Vue extérieure d'un restaurant.

Le diplomate turc a été abattu mercredi dans ce restaurant d'Erbil.

Photo : Reuters / Azad Lashkari

Radio-Canada

Un diplomate turc a été tué lors d'une attaque armée perpétrée mercredi à Erbil, la capitale du Kurdistan irakien. Ankara, déjà engagé militairement dans la région, promet d'ores et déjà de riposter.

Selon des membres des forces de sécurité kurdes s'exprimant sous couvert de l'anonymat, l'attaque est attribuable à un homme armé qui a fait irruption dans le restaurant turc HuQQabaz, où le diplomate était attablé.

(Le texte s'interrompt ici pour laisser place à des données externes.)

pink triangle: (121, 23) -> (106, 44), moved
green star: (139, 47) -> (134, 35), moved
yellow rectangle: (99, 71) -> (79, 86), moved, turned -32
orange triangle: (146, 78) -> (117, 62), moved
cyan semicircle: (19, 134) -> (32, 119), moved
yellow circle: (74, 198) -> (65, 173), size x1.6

Un employé du consulat turc et un civil ont été tués, tandis qu'un autre civil a été blessé, a indiqué un communiqué officiel des forces de sécurité kurdes irakiennes.

L'attaque n'a pas été revendiquée et le tireur serait toujours en fuite. Selon des sources de Reuters et un témoin, l'assaillant a pris la fuite dans un véhicule qui l'attendait.

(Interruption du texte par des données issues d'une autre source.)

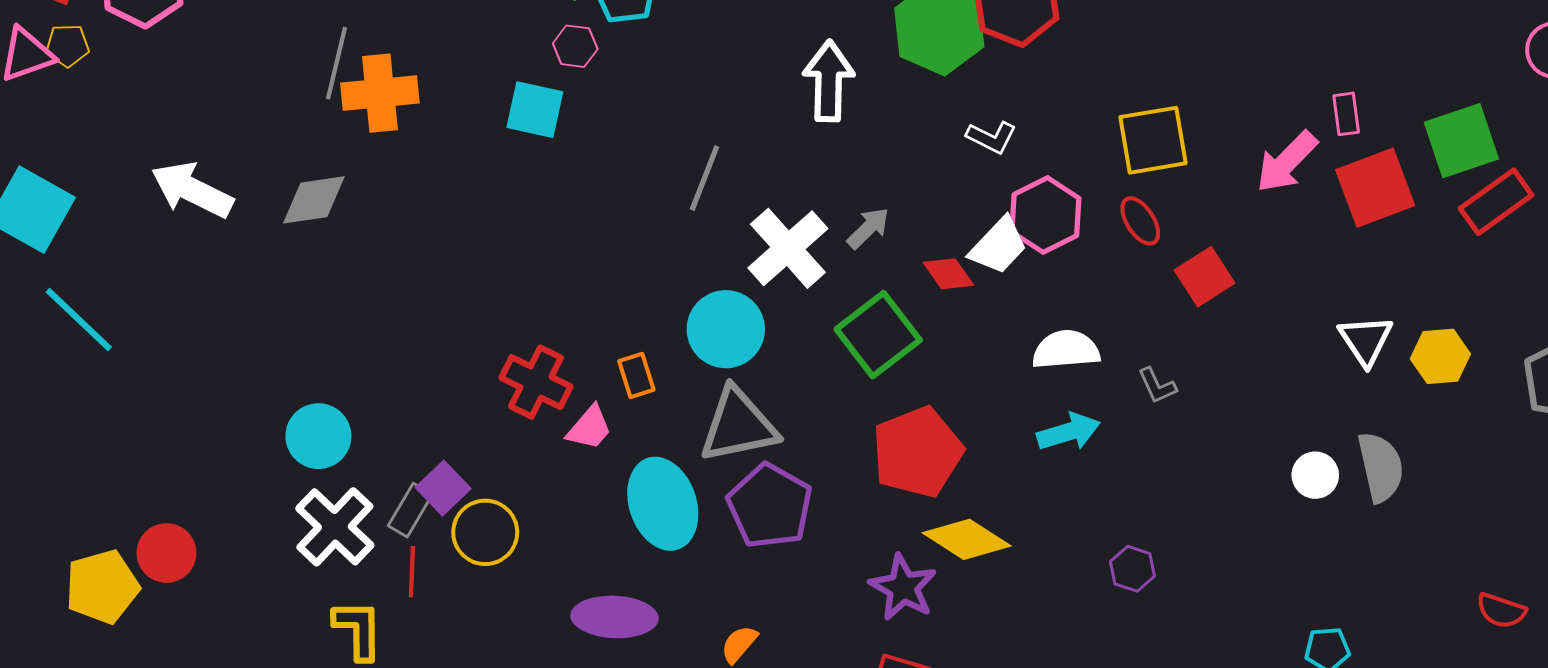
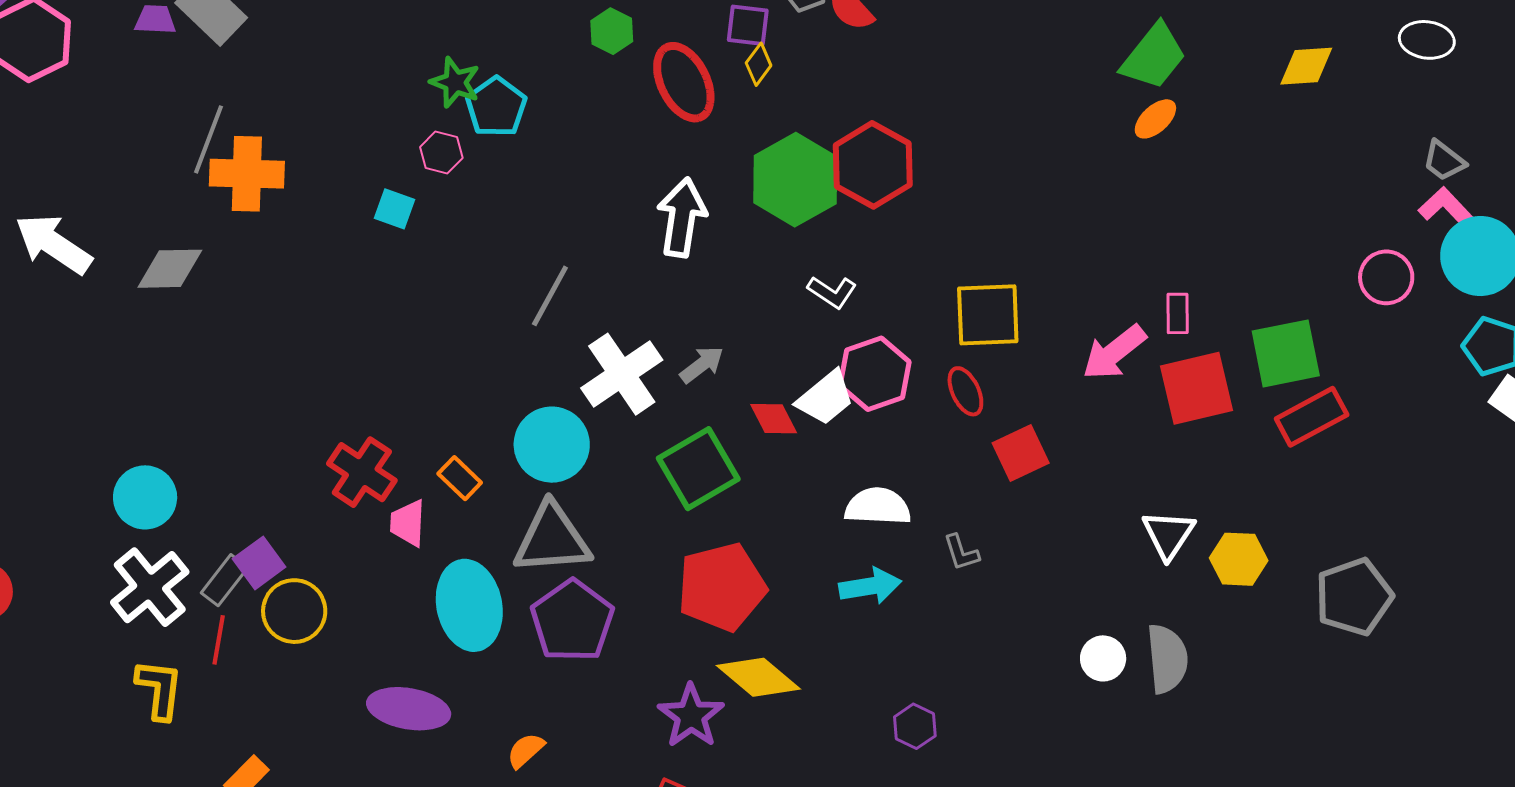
cyan square: (535, 110) -> (395, 209), size x0.7
orange rectangle: (636, 375) -> (460, 478), turned -36
pink trapezoid: (589, 428) -> (408, 523), turned 135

Le responsable du restaurant a déclaré à l'agence de presse turque Anadolu que l'assaillant était seul, habillé en civil et muni de deux pistolets. Il aurait directement pris pour cible des employés du consulat turc.

Ankara s'est contentée de confirmer la mort d'un employé de son consulat d'Erbil, mais une source policière de l'AFP ainsi que l'agence de presse irakienne ont rapporté que la victime était le vice-consul.

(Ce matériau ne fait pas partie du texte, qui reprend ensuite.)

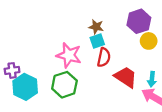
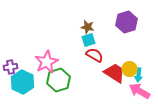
yellow circle: (149, 41) -> (130, 69), moved
pink star: (69, 55) -> (46, 62), moved, turned 30
red semicircle: (104, 57) -> (94, 55), turned -72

Le ministre turc des Affaires étrangères, Mevlet Cavusoglu, a affirmé pour sa part que trois personnes ont pris part à l'assaut. Selon lui, le tireur s'est aussi attaqué à des Irakiens assis à une table située près de celle de l'ambassadeur.

Plusieurs hommes en treillis militaire sont présents autour du restaurant.

Les forces de sécurité kurdes irakiennes se sont rapidement déployées près du restaurant HuQQabaz, où l'attaque a eu lieu.

Photo : Reuters / Azad Lashkari

Ankara promet de riposter

Nous apporterons la réponse appropriée aux auteurs de cette attaque lâche, a rapidement commenté sur Twitter le porte-parole du président Recep Tayyip Erdogan, Ibrahim Kalin, sans toutefois désigner de coupable.

Nous poursuivons nos démarches auprès du gouvernement irakien et des autorités locales afin de retrouver au plus vite les auteurs de cette attaque, a lui-même tweeté M. Erdogan par la suite.

Le Kurdistan irakien, région autonome frontalière de la Turquie, est le théâtre depuis mai dernier d'une nouvelle offensive de l'armée turque contre le Parti des travailleurs du Kurdistan (PKK). Plusieurs offensives du genre ont eu lieu ces dernières années.

Engagé dans un violent conflit avec Ankara dans le Kurdistan turc, le PKK est considéré comme une organisation terroriste par la Turquie et ses alliés occidentaux, dont les États-Unis et le Canada.

Un porte-parole de la branche armée du PKK, Dyar Denir, a toutefois assuré que le groupe n'a rien à voir avec la fusillade d'Erbil.

Le gouvernement autonome du Kurdistan irakien n'est pas un allié du PKK. Il collabore plutôt avec Ankara, qui dispose de bases militaires dans la région, pour les éliminer.

Personne ne les a invités ici, a commenté le premier ministre Masrour Barzani dans une entrevue accordée à Reuters plus tôt en juillet. Nous désapprouvons leurs activités. [...] Nous comprenons les inquiétudes des pays voisins en matière de sécurité.